Report back the lines in this listing that carry the string "vrouwen".

:::

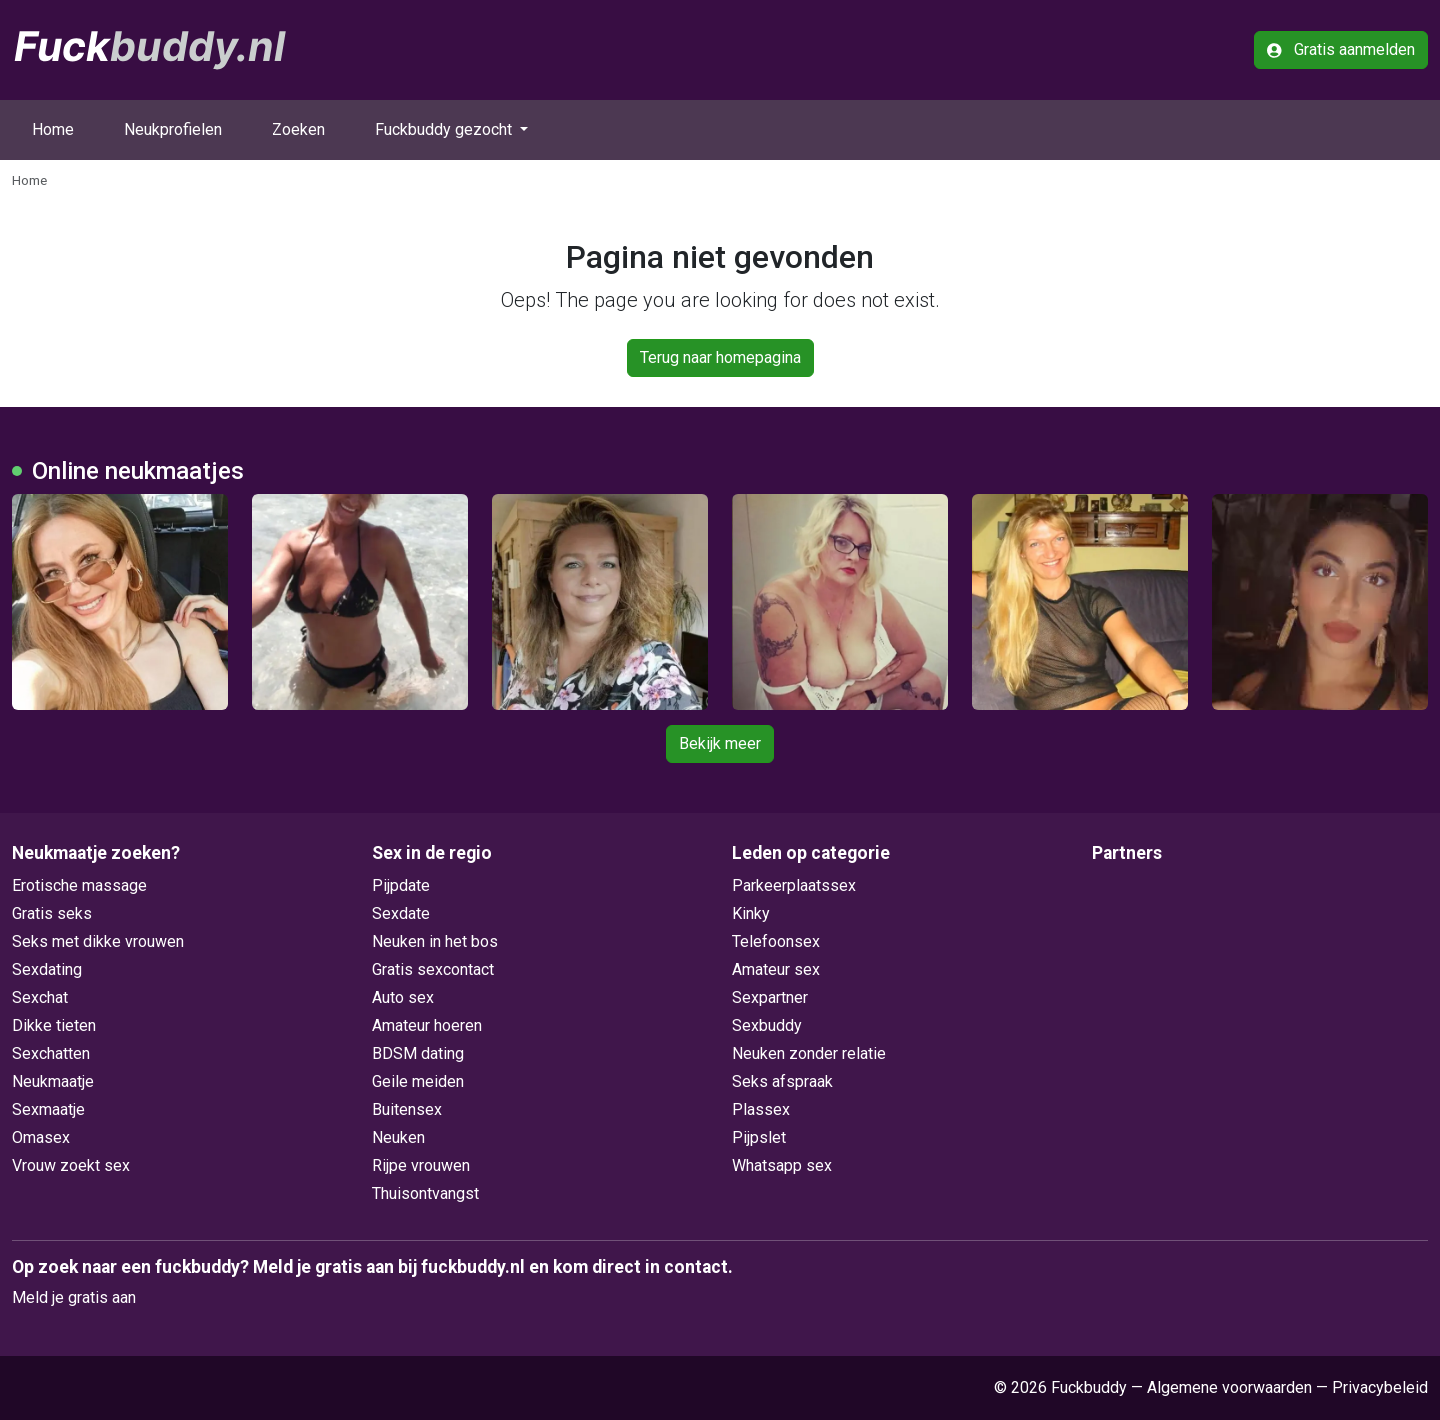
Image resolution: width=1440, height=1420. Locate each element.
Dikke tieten (54, 1025)
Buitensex (407, 1109)
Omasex (41, 1137)
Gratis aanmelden (1341, 49)
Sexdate (401, 913)
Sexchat (40, 997)
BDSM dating (418, 1053)
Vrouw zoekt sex (71, 1165)
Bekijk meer (720, 743)
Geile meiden (418, 1081)
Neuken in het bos (435, 941)
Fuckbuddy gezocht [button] (445, 129)
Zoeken (298, 129)
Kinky (751, 913)
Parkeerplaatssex (794, 885)
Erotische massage (79, 885)
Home (53, 129)
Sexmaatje (48, 1109)
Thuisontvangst (425, 1193)
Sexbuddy (767, 1025)
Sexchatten (51, 1053)
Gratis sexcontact (433, 969)
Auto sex (403, 997)
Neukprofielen (173, 129)
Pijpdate (401, 885)
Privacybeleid (1380, 1387)
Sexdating (47, 969)
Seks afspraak (782, 1081)
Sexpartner (770, 997)
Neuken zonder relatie (809, 1053)
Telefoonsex (776, 941)
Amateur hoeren (427, 1025)
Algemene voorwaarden (1229, 1387)
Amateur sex (776, 969)
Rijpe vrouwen (421, 1165)
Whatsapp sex (782, 1165)
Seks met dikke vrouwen (98, 941)
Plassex (761, 1109)
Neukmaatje (53, 1081)
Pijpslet (759, 1137)
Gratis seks (52, 913)
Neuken (398, 1137)
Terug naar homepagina (720, 357)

:::

- Completed exercise:
Rijpe vrouwen (421, 1165)
Seks met dikke vrouwen (98, 941)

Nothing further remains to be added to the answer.